Segment Start: The data
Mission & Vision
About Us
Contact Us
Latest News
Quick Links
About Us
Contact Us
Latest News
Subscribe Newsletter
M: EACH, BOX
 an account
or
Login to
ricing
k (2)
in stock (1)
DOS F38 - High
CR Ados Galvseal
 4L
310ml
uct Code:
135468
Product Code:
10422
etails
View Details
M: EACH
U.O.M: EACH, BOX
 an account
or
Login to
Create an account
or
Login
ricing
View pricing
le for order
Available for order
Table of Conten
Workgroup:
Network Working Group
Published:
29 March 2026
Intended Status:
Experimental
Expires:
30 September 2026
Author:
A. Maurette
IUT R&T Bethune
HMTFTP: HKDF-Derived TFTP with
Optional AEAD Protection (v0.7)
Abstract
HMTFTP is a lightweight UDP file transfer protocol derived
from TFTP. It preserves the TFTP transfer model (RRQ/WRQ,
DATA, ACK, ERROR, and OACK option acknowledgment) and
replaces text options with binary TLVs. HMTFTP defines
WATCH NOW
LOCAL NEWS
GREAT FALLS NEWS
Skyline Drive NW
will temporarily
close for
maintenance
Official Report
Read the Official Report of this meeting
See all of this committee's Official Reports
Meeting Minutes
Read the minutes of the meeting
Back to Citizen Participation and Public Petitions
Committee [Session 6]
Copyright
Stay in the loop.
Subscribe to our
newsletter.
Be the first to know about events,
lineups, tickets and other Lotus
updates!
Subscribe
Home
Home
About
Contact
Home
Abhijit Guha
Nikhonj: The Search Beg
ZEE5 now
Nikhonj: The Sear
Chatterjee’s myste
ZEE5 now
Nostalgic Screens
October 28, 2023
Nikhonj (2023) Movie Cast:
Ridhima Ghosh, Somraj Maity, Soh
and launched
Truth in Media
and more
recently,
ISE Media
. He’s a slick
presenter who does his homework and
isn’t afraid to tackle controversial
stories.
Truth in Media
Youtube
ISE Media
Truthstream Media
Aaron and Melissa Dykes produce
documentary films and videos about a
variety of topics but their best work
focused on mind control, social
Segment End: The data
Exercise brief »
Reproduce, exactly as they stand in the data above, the lines from the one that holds "See all of this committee's Official Reports" to the one that holds "October 28, 2023", inclusive.

Solution for this problem »
See all of this committee's Official Reports
Meeting Minutes
Read the minutes of the meeting
Back to Citizen Participation and Public Petitions
Committee [Session 6]
Copyright
Stay in the loop.
Subscribe to our
newsletter.
Be the first to know about events,
lineups, tickets and other Lotus
updates!
Subscribe
Home
Home
About
Contact
Home
Abhijit Guha
Nikhonj: The Search Beg
ZEE5 now
Nikhonj: The Sear
Chatterjee’s myste
ZEE5 now
Nostalgic Screens
October 28, 2023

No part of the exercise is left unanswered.